JOURNAL ARTICLE
REVIEW

[Guillain-Barre syndrome: etiology and pathogenesis]

José Alberto Avila-Funes, Vitelio Augusto Mariona-Montero, Efrén Melano-Carranza
Revista de Investigación Clínica; Organo del Hospital de Enfermedades de la Nutrición 2002, 54 (4): 357-63
12415961
Guillain-Barre syndrome (GBS) is a reactive, self-limited, monophasic disease triggered by a preceding bacterial or viral infection. GBS has also been linked to underlying systemic diseases, certain malignancies, surgery, pregnancy, trauma severe infection, and tissue transplantation (bone marrow and organs). Although its pathogenesis is unclear, it is likely to be a consequence of an immune mediated process. Therefore, we believe that GBS results from an aberrant immune response that somehow mistakenly attacks the nerve tissue of its host, most probably by recognizing a molecular similar epitope mechanism (molecular mimicry).

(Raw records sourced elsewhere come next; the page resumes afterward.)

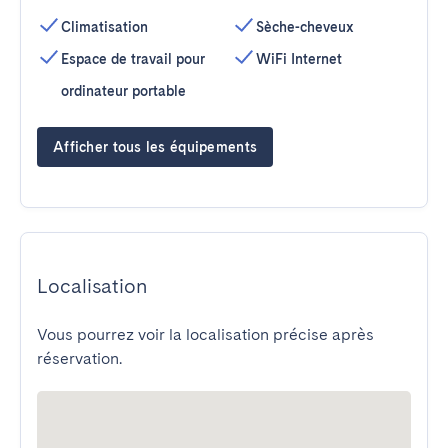
Climatisation
Sèche-cheveux
Espace de travail pour
WiFi Internet
ordinateur portable
Afficher tous les équipements
Localisation
Vous pourrez voir la localisation précise après
réservation.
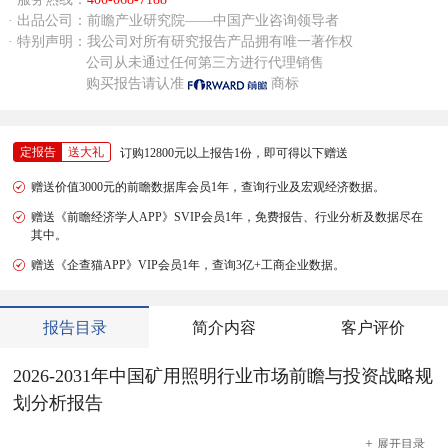
· 出品公司：前瞻产业研究院——中国产业咨询领导者
· 特别声明：我公司对所有研究报告产品拥有唯一著作权
公司从未通过任何第三方进行代理销售
购买报告请认准
商标
定报告
送大礼
订购12800元以上报告1份，即可得以下赠送
赠送价值3000元的前瞻数据库会员1年，查询行业及宏观经济数据。
赠送《前瞻经济学人APP》SVIP会员1年，免费报告、行业分析及数据尽在
其中。
赠送《企查猫APP》VIP会员1年，查询3亿+工商企业数据。
报告目录
简介内容
客户评价
2026-2031年中国矿用照明行业市场前瞻与投资战略规
划分析报告
+
展开
目录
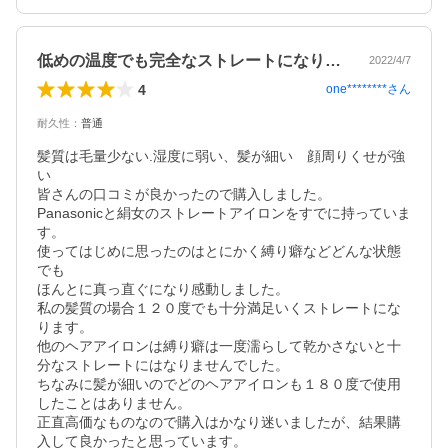
低めの温度でも完全なストレートになります
2022/4/7
4
one********
さん
耐久性
：
普通
髪質は毛量少ない.湿度に弱い、髪が細い　顔周りくせが強
い

皆さんの口コミが良かったので購入しました。

Panasonicと絹女のストレートアイロンをすでに持っていま
す。

使ってはじめに思ったのはとにかく縛り癖などどんな状態
でも

ほんとに真っ直ぐになり感動しました。

私の髪質の場合１２０度でも十分満足いくストレートにな
ります。

他のヘアアイロンは縛り癖は一度濡らして乾かさないと十
分なストレートにはなりませんでした。

ちなみに髪が細いのでどのヘアアイロンも１８０度で使用
したことはありません。

正直高価なものなので購入はかなり迷いましたが、結果購
入して良かったと思っています。
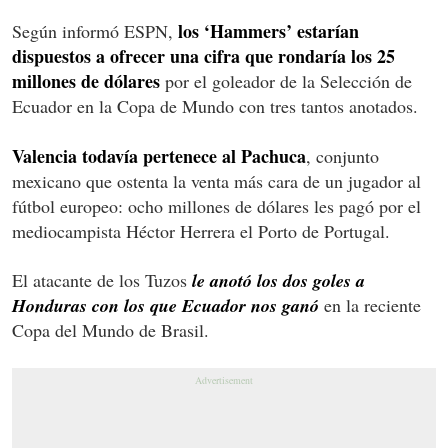
los ‘Hammers’ estarían
Según informó ESPN,
dispuestos a ofrecer una cifra que rondaría los 25
millones de dólares
por el goleador de la Selección de
Ecuador en la Copa de Mundo con tres tantos anotados.
Valencia todavía pertenece al Pachuca
, conjunto
mexicano que ostenta la venta más cara de un jugador al
fútbol europeo: ocho millones de dólares les pagó por el
mediocampista Héctor Herrera el Porto de Portugal.
El atacante de los Tuzos
le anotó los dos goles a
Honduras con los que Ecuador nos ganó
en la reciente
Copa del Mundo de Brasil.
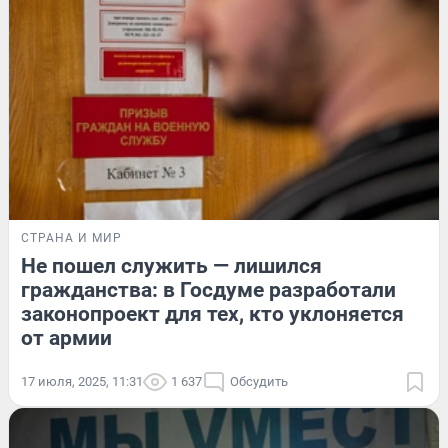
СТРАНА И МИР
Не пошел служить — лишился
гражданства: в Госдуме разработали
законопроект для тех, кто уклоняется
от армии
17 июля, 2025, 11:31
1 637
Обсудить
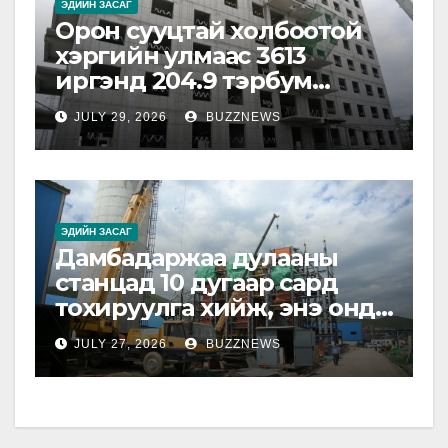
ЭДИЙН ЗАСАГ
Орон сууцтай холбоотой
хэргийн улмаас 3613
иргэнд 204.9 тэрбум
төгрөгийн хохирол
JULY 29, 2026
BUZZNEWS
учирчээ
ЭДИЙН ЗАСАГ
Дамбадаржаа дулааны
станцад 10 дугаар сард
тохируулга хийж, энэ онд
ашиглалтад оруулна
JULY 27, 2026
BUZZNEWS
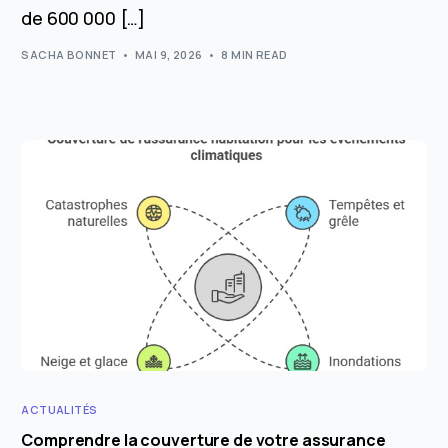
de 600 000 […]
SACHA BONNET
MAI 9, 2026
8 MIN READ
ACTUALITÉS
Comprendre la couverture de votre assurance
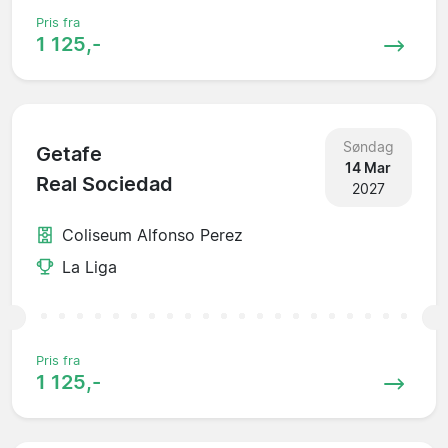
Pris fra
1 125,-
Søndag
Getafe
14 Mar
Real Sociedad
2027
Coliseum Alfonso Perez
La Liga
Pris fra
1 125,-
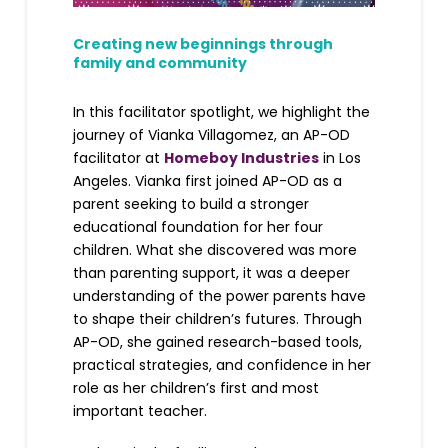
Creating new beginnings through
family and community
In this facilitator spotlight, we highlight the
journey of Vianka Villagomez, an AP-OD
facilitator at
Homeboy Industries
in Los
Angeles. Vianka first joined AP-OD as a
parent seeking to build a stronger
educational foundation for her four
children. What she discovered was more
than parenting support, it was a deeper
understanding of the power parents have
to shape their children’s futures. Through
AP-OD, she gained research-based tools,
practical strategies, and confidence in her
role as her children’s first and most
important teacher.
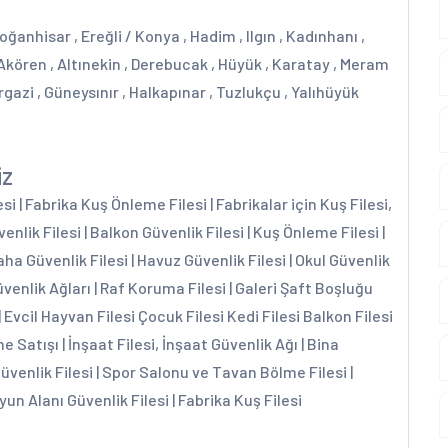
oğanhisar , Ereğli / Konya , Hadim , Ilgın , Kadınhanı ,
 Akören , Altınekin , Derebucak , Hüyük , Karatay , Meram
mirgazi , Güneysınır , Halkapınar , Tuzlukçu , Yalıhüyük
iz
 | Fabrika Kuş Önleme Filesi | Fabrikalar için Kuş Filesi,
enlik Filesi | Balkon Güvenlik Filesi | Kuş Önleme Filesi |
aha Güvenlik Filesi | Havuz Güvenlik Filesi | Okul Güvenlik
üvenlik Ağları | Raf Koruma Filesi | Galeri Şaft Boşluğu
| Evcil Hayvan Filesi Çocuk Filesi Kedi Filesi Balkon Filesi
e Satışı | İnşaat Filesi, İnşaat Güvenlik Ağı | Bina
Güvenlik Filesi | Spor Salonu ve Tavan Bölme Filesi |
yun Alanı Güvenlik Filesi | Fabrika Kuş Filesi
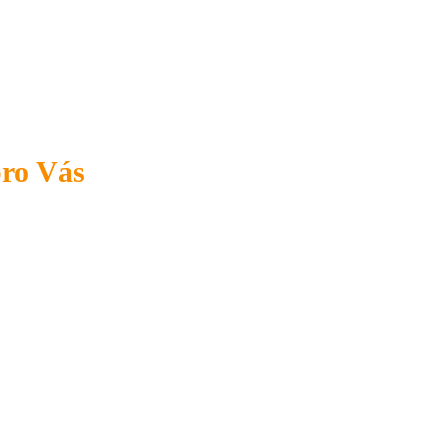
pro Vás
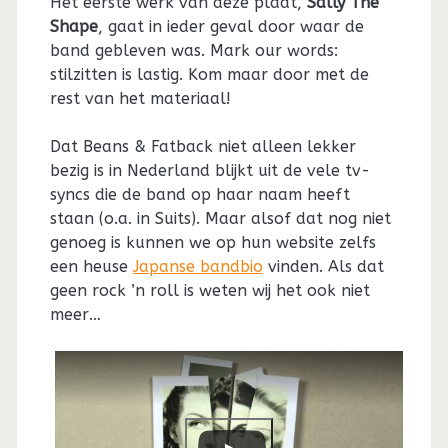
Het eerste werk van deze plaat,
Sally The
Shape
, gaat in ieder geval door waar de
band gebleven was. Mark our words:
stilzitten is lastig. Kom maar door met de
rest van het materiaal!
Dat Beans & Fatback niet alleen lekker
bezig is in Nederland blijkt uit de vele tv-
syncs die de band op haar naam heeft
staan (o.a. in Suits). Maar alsof dat nog niet
genoeg is kunnen we op hun website zelfs
een heuse
Japanse bandbio
vinden. Als dat
geen rock ’n roll is weten wij het ook niet
meer…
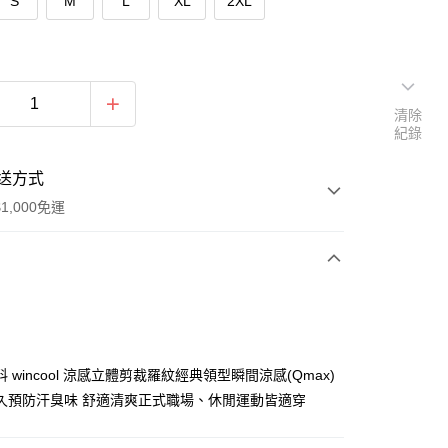
S
M
L
XL
2XL
清除
紀錄
送方式
1,000免運
次付款
付款
 wincool 涼感立體剪裁羅紋經典領型瞬間涼感(Qmax)
久預防汗臭味 舒適清爽正式職場、休閒運動皆適穿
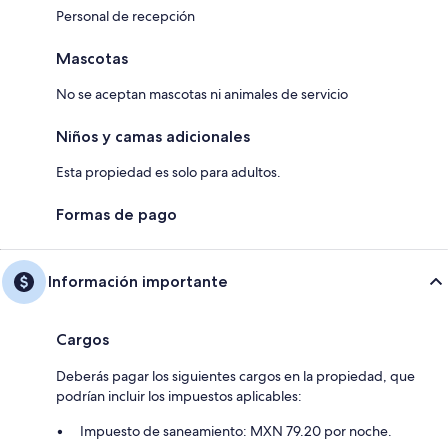
Personal de recepción
Mascotas
No se aceptan mascotas ni animales de servicio
Niños y camas adicionales
Esta propiedad es solo para adultos.
Formas de pago
Información importante
Cargos
Deberás pagar los siguientes cargos en la propiedad, que
podrían incluir los impuestos aplicables:
Impuesto de saneamiento: MXN 79.20 por noche.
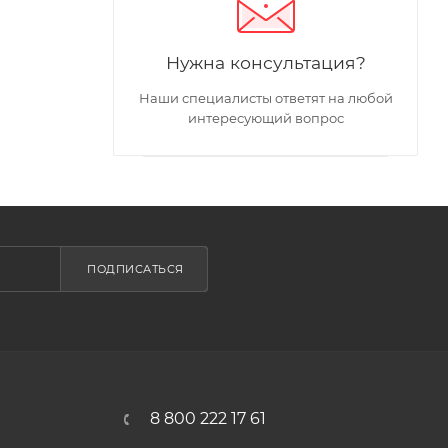
Нужна консультация?
Наши специалисты ответят на любой
интересующий вопрос
ПОДПИСАТЬСЯ
8 800 222 17 61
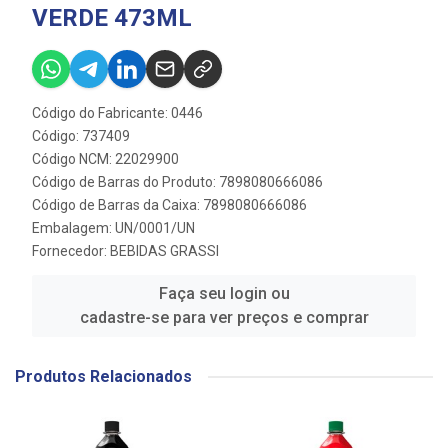
VERDE 473ML
Código do Fabricante: 0446
Código: 737409
Código NCM: 22029900
Código de Barras do Produto: 7898080666086
Código de Barras da Caixa: 7898080666086
Embalagem: UN/0001/UN
Fornecedor:
BEBIDAS GRASSI
Faça seu login ou
cadastre-se para ver preços e comprar
Produtos Relacionados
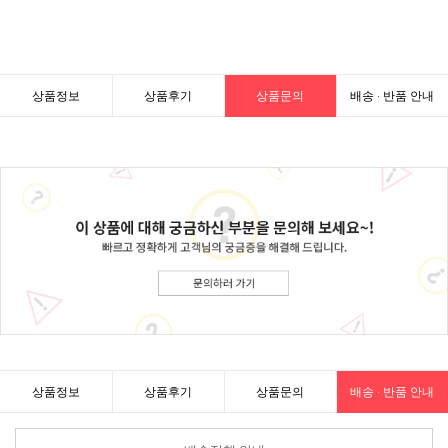
상품정보
상품후기
상품문의
배송 · 반품 안내
상품정보
상품후기
상품문의
배송 · 반품 안내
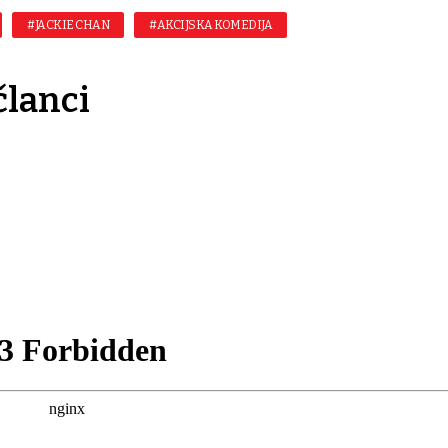
#JACKIE CHAN
#AKCIJSKA KOMEDIJA
članci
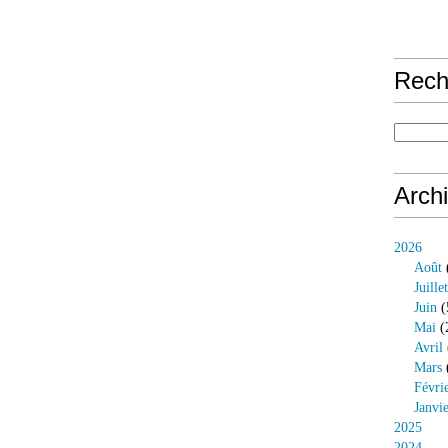
Rech
Arch
2026
Août
Juillet
Juin
(
Mai
(
Avril
Mars
Févri
Janvi
2025
2024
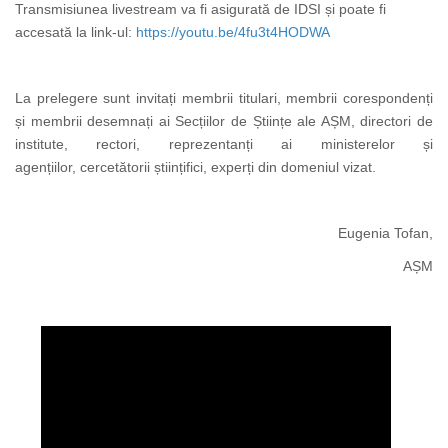
Transmisiunea livestream va fi asigurată de IDSI și poate fi
accesată la link-ul:
https://youtu.be/4fu3t4HODWA
La prelegere sunt invitați membrii titulari, membrii corespondenți
și membrii desemnați ai Secțiilor de Științe ale AȘM, directori de
institute, rectori, reprezentanți ai ministerelor și
agențiilor, cercetătorii științifici, experți din domeniul vizat.
Eugenia Tofan,
AȘM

Immune reactions against these epitopes result in acute inflammatory demyelinating neuropathy or acute axonal forms. GBS has a worldwide distribution with an annual incidence of approximately 1.2-8.6 cases per 100,000 people. Both genders are at similar risk (but there is a slight male predominance). All ages are affected, although the distribution is bimodal. The supporting measures are critically important to provide optimal treatment. Immunomodulation with plasma exchange and intravenous immunoglobulin treatments shorten the disease course. Outcome is generally good, with virtually full recovery in 70-80% of the patients. In this review physiopathological aspects and clinical implications of GBS are fully discussed.